I had a manager several years ago who had a simple rule when we all went out to lunch – we can talk about anything except the job. If anybody violated that rule, she’d call them down quickly. “Excuse me … were you taking about work?” It was just a friendly reminder that this was our time to socialize. Whatever is going on at work would still be there when we got back.

It’s important to get away sometimes, whether it’s work or family or even our favorite hobbies. You have to take a breather and focus on something else for a while, even if that “focus” is on nothing at all. Just taking in the world around you without any expectation for what happens next. It’s not only relaxing, it’s energizing. Few things can recharge our batteries like a little solitude.

And solitude doesn’t necessarily mean you have to be alone – just that you’re away from the bustle of everyday life. It means you’re enjoying something other than the routine. It means you’ve left all the cares of the world behind and you’re just enjoying the moment.

I’m the kind of person who loves to be around other people. I have the option to work from home, but I choose not to. When I’m at work, I’m focused on work. And I have the chance to not only chat with people through text messaging, but to stop by their desk and share a more personal moment. A few seconds is all it takes. I just like people.

On the other hand, I also like being alone sometimes. When I was on the road doing comedy, I had hours each day driving to the next show, and that was my private time to think, reflect on life, and write new jokes. Sure, by the end of the day I was craving a crowd, but that’s all part of it. And then after the show, I went back to the hotel and into my world of solitude until the next show.
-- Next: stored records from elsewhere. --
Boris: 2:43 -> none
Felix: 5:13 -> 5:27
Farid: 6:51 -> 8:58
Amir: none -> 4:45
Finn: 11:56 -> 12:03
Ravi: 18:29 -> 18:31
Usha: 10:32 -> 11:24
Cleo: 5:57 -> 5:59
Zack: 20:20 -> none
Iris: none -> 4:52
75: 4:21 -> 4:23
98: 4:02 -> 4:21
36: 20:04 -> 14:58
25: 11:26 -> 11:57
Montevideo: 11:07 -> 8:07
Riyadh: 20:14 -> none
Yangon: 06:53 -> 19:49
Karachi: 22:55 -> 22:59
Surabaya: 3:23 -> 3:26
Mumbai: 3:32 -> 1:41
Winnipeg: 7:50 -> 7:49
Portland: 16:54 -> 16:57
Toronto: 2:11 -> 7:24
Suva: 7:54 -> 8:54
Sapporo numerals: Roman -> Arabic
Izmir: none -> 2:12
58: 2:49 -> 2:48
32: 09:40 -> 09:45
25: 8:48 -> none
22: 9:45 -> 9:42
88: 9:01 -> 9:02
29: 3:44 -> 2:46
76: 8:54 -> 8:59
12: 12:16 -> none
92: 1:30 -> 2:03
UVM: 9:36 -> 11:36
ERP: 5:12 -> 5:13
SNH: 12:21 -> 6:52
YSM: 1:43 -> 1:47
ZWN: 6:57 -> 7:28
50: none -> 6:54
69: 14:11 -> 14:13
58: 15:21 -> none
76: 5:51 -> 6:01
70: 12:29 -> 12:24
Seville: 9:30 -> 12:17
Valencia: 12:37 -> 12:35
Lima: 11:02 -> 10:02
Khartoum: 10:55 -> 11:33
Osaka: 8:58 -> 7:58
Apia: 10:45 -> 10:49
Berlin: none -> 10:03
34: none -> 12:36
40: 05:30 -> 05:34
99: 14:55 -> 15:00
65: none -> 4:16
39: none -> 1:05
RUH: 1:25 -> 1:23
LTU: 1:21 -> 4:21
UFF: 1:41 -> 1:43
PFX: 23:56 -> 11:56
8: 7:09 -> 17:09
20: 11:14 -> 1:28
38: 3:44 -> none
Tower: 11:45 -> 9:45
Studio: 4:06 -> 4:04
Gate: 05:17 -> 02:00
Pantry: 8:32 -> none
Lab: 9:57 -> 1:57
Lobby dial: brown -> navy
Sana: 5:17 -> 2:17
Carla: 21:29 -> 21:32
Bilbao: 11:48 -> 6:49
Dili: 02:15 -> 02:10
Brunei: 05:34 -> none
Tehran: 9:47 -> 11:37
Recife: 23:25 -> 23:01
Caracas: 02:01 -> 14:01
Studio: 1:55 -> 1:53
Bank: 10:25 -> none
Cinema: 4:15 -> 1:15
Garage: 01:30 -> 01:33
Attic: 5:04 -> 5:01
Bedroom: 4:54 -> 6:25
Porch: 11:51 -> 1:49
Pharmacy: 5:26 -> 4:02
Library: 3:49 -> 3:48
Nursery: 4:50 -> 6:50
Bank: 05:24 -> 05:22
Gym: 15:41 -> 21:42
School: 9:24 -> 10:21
It’s all about balance. Too much solitude can lead to withdrawal, and too much bustle can lead to burnout. I have a friend who is one of the most gifted writers I’ve ever met. She was asking me about Stephen King’s book on writing, and I had to be honest – I’ve never read it. She was shocked. “You’re a writer and you’ve never read that book?” I know. It’s almost a requirement of the job.

But when you sit in front of a computer for eight hours a day, writing technical manuals for other people to read, and then come home and write something more personal for a different audience, your eyes get tired of looking at words. Woodworking was my thing back then, and I when I needed a break from it all, I went downstairs to my shop.

I do read a little more now, mostly motivational books. At the end of a long day, I need that reminder that I have the power to accomplish great things. If you’re not getting your shot of positivity each day, I highly recommend it. Even fifteen minutes of reading will make a difference. Because, when you’re reading, no matter what it is, the outside world ceases to exist.

We all need that breather from time to time. Whether it’s dinner with a friend, driving through the country with your significant other, sitting by a river and watching boats go by, or just curling up on the sofa with a good book, we all need that escape. Even if it only lasts a short while, it makes a huge difference.

So, give yourself a little time to just enjoy whatever is happening at the moment. Schedule that time if you must and follow through. There will be times when you have to interrupt your plans, but don’t let everyone else’s whims become your priorities. Save some of that time for yourself. You’ve earned it. And even more importantly, you need it.

That’s all for now. Have an awesome day!